Available data section start

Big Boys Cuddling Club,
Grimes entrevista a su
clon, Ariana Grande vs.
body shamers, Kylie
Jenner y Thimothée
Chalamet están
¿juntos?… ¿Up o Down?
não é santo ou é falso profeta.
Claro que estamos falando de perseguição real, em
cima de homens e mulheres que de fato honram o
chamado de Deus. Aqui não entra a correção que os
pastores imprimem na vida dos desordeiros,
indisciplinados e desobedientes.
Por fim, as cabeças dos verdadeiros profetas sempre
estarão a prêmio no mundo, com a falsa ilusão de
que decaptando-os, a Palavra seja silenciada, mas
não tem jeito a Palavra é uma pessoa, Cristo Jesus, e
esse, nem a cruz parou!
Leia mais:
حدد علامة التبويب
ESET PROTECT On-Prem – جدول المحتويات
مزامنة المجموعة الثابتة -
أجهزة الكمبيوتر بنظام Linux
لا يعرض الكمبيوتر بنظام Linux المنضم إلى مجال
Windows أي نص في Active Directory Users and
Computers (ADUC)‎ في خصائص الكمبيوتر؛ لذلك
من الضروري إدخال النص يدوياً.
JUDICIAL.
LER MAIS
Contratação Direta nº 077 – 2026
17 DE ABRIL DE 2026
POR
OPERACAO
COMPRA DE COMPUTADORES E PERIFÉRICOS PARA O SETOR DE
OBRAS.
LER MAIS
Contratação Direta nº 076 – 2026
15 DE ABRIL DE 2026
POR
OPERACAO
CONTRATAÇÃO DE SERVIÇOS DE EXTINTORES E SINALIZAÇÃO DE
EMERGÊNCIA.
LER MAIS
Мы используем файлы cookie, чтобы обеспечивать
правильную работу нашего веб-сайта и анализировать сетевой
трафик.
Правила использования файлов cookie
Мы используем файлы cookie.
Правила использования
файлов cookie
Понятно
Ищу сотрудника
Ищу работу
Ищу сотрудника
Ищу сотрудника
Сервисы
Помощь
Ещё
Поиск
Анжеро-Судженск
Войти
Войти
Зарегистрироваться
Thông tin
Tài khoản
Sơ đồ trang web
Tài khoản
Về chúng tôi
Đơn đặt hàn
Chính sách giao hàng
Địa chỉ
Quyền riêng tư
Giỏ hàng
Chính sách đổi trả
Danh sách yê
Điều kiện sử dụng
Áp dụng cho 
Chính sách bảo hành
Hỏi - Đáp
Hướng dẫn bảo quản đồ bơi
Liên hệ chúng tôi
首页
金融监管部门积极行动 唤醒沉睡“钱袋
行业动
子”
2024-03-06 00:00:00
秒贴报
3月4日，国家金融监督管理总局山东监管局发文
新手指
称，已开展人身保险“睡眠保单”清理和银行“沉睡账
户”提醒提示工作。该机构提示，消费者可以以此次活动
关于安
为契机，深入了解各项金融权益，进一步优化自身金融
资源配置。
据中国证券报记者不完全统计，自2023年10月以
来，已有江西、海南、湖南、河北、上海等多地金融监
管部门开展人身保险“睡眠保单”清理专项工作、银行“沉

Available data section end

All entries are to be reproduced verbatim, with none omitted.

* _Task result_:
Big Boys Cuddling Club,
Grimes entrevista a su
clon, Ariana Grande vs.
body shamers, Kylie
Jenner y Thimothée
Chalamet están
¿juntos?… ¿Up o Down?
não é santo ou é falso profeta.
Claro que estamos falando de perseguição real, em
cima de homens e mulheres que de fato honram o
chamado de Deus. Aqui não entra a correção que os
pastores imprimem na vida dos desordeiros,
indisciplinados e desobedientes.
Por fim, as cabeças dos verdadeiros profetas sempre
estarão a prêmio no mundo, com a falsa ilusão de
que decaptando-os, a Palavra seja silenciada, mas
não tem jeito a Palavra é uma pessoa, Cristo Jesus, e
esse, nem a cruz parou!
Leia mais:
حدد علامة التبويب
ESET PROTECT On-Prem – جدول المحتويات
مزامنة المجموعة الثابتة -
أجهزة الكمبيوتر بنظام Linux
لا يعرض الكمبيوتر بنظام Linux المنضم إلى مجال
Windows أي نص في Active Directory Users and
Computers (ADUC)‎ في خصائص الكمبيوتر؛ لذلك
من الضروري إدخال النص يدوياً.
JUDICIAL.
LER MAIS
Contratação Direta nº 077 – 2026
17 DE ABRIL DE 2026
POR
OPERACAO
COMPRA DE COMPUTADORES E PERIFÉRICOS PARA O SETOR DE
OBRAS.
LER MAIS
Contratação Direta nº 076 – 2026
15 DE ABRIL DE 2026
POR
OPERACAO
CONTRATAÇÃO DE SERVIÇOS DE EXTINTORES E SINALIZAÇÃO DE
EMERGÊNCIA.
LER MAIS
Мы используем файлы cookie, чтобы обеспечивать
правильную работу нашего веб-сайта и анализировать сетевой
трафик.
Правила использования файлов cookie
Мы используем файлы cookie.
Правила использования
файлов cookie
Понятно
Ищу сотрудника
Ищу работу
Ищу сотрудника
Ищу сотрудника
Сервисы
Помощь
Ещё
Поиск
Анжеро-Судженск
Войти
Войти
Зарегистрироваться
Thông tin
Tài khoản
Sơ đồ trang web
Tài khoản
Về chúng tôi
Đơn đặt hàn
Chính sách giao hàng
Địa chỉ
Quyền riêng tư
Giỏ hàng
Chính sách đổi trả
Danh sách yê
Điều kiện sử dụng
Áp dụng cho 
Chính sách bảo hành
Hỏi - Đáp
Hướng dẫn bảo quản đồ bơi
Liên hệ chúng tôi
首页
金融监管部门积极行动 唤醒沉睡“钱袋
行业动
子”
2024-03-06 00:00:00
秒贴报
3月4日，国家金融监督管理总局山东监管局发文
新手指
称，已开展人身保险“睡眠保单”清理和银行“沉睡账
户”提醒提示工作。该机构提示，消费者可以以此次活动
关于安
为契机，深入了解各项金融权益，进一步优化自身金融
资源配置。
据中国证券报记者不完全统计，自2023年10月以
来，已有江西、海南、湖南、河北、上海等多地金融监
管部门开展人身保险“睡眠保单”清理专项工作、银行“沉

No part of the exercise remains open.